(FeverGate 2012 Update: After 6 days on antibiotics with virtually no improvement, we went back to the doctor and got a new antibiotic. The improvement was almost immediate. His fever stopped spiking, his lips stopped turning blue, and he felt good enough to return to daycare the very next day. A week after switching antibiotics, he’s completely back to normal. It’s so great to have our happy boy back!)
Alexander has a few words in his vocabulary that he uses somewhat consistently. He’ll say “DaDa” to Tim and “Dah” to the dogs (though, to be fair, he says “Dah” about a lot of things…he’ll say it when pointing to the door, he’ll say it when he’s done eating, and he’ll say it when pointing to the dogs. Basically, there are lots of things in his life that start with a “D” sound, and he’s mastered it). But more than any other “D” word, the one word he uses most consistently and most accurately is “No.” I used to think it was just a sound he made, and it was nothing more than a funny coincidence when he would answer questions with his “no” sound. But as time goes on, we’re begrudgingly starting to get the impression that we’re going to have to write “No” down in the theoretical baby book as the official First Word.
Lately, Alexander’s been playing a fun game where he likes to dangle himself head-first over the side of the couch and have us pull him back to safety by his feet. We try very hard not to encourage this behavior since it’s obviously dangerous, but the kid is determined to do a nose dive off the side of the couch and onto the hardwood floor. The other day, as luck would have it, I was half a second too slow in grabbing his feet to pull him back from the edge, and he finally succeeded in throwing himself to the floor face first. Much wailing (Alexander) and frantic checking for massive head wounds (Tim and me) ensued, but he calmed down after a few minutes and only had a small scratch on his forehead to show for his tumble.

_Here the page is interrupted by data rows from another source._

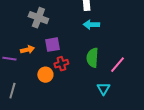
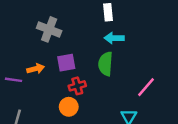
green semicircle: (92, 58) -> (106, 64), moved
orange circle: (45, 75) -> (69, 107), moved

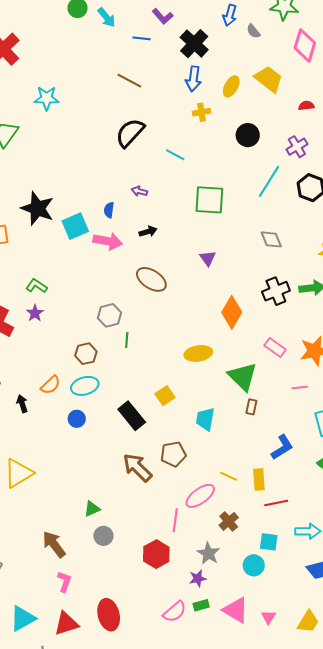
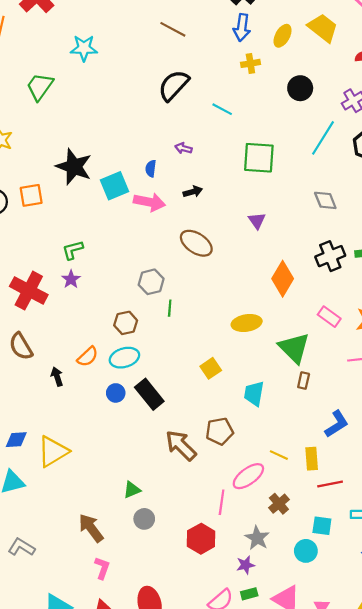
green L-shape: (37, 286) -> (73, 250), turned -50
black rectangle: (132, 416) -> (149, 394), moved

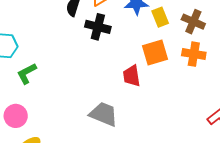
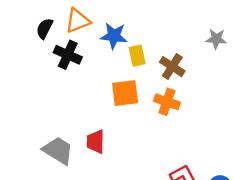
red trapezoid: (132, 76) -> (96, 142), moved

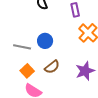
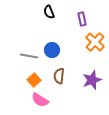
brown semicircle: (52, 67) -> (59, 76), turned 133

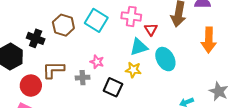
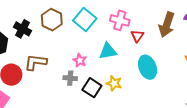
cyan triangle: (139, 47) -> (108, 51), moved
yellow star: (133, 70) -> (114, 83), moved
gray cross: (83, 78) -> (70, 78), moved

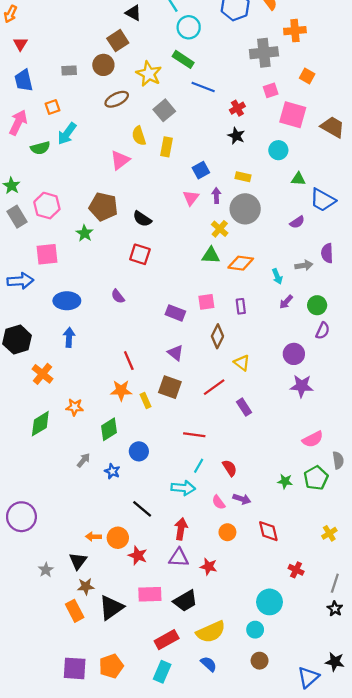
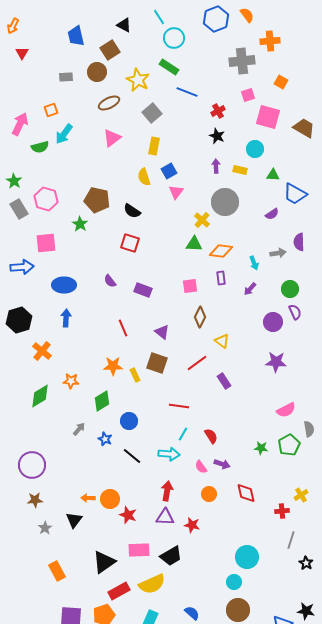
blue trapezoid: (24, 80) -> (76, 36), moved
yellow semicircle: (139, 136) -> (144, 177), moved
pink triangle: (120, 160) -> (112, 138), moved
blue square: (201, 170) -> (169, 171), moved
yellow rectangle: (243, 177) -> (240, 170), moved
purple arrow: (216, 196) -> (216, 166), moved
purple arrow: (286, 302) -> (250, 289), moved
purple rectangle: (241, 306) -> (221, 278), moved
purple rectangle: (175, 313) -> (143, 290), moved
purple semicircle: (323, 331) -> (295, 312), turned -49
purple circle: (294, 354) -> (273, 322), moved
red line: (129, 361) -> (123, 328), moved
black line: (142, 509) -> (132, 456), moved
purple circle: (21, 517) -> (32, 465), moved
red cross: (296, 570) -> (282, 511), moved, turned -32
gray line: (335, 583) -> (291, 540), moved
brown star: (86, 586) -> (35, 500), moved
orange rectangle: (75, 611) -> (57, 571), moved
yellow semicircle: (211, 632) -> (152, 584), moved
red rectangle: (167, 640) -> (119, 591), moved
brown circle: (260, 661) -> (238, 610), size x1.5

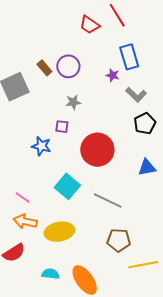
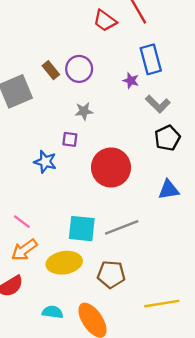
cyan square: (67, 186) -> (82, 229), moved, turned -35
gray line: (108, 200) -> (122, 227), turned -48
orange arrow: (25, 221) -> (24, 250), turned -50
brown pentagon: (119, 240) -> (111, 274), moved

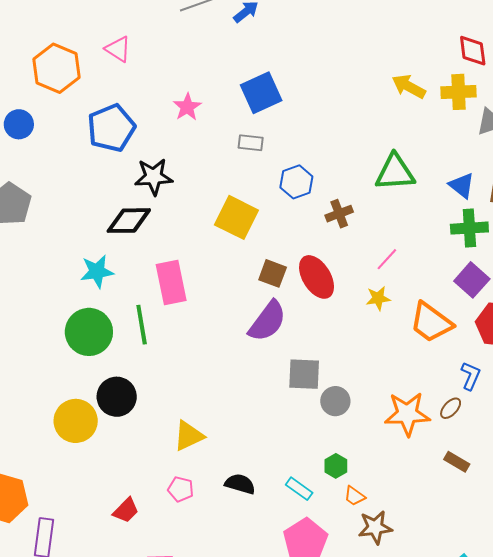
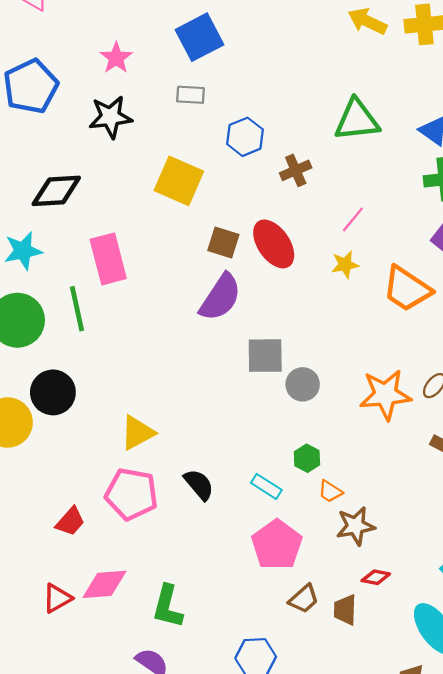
black star: (154, 177) -> (110, 117), moved
black semicircle: (240, 484) -> (199, 484), turned 36
pink pentagon: (181, 489) -> (131, 494), size x1.8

Tim tried to use reason (as you do with a 13-month-old) to explain to Alexander that this is why we don’t do nose dives off the couch and asked, “Did you learn a lesson?”
“No,” was the child’s prompt reply.
“Are you going to stop playing that dangerous game?”
And then, trying a different tactic: “Are you going to do that again?”
This kid has learned the word “no,” and I’m beginning to think we’re in for quite the wild ride raising our mischievous little monkey.
(Sure enough, less than an hour later, Alexander was crawling back to the arm of the couch, dangling over the edge head first all over again. At least he didn’t lie to us about whether or not he learned anything.)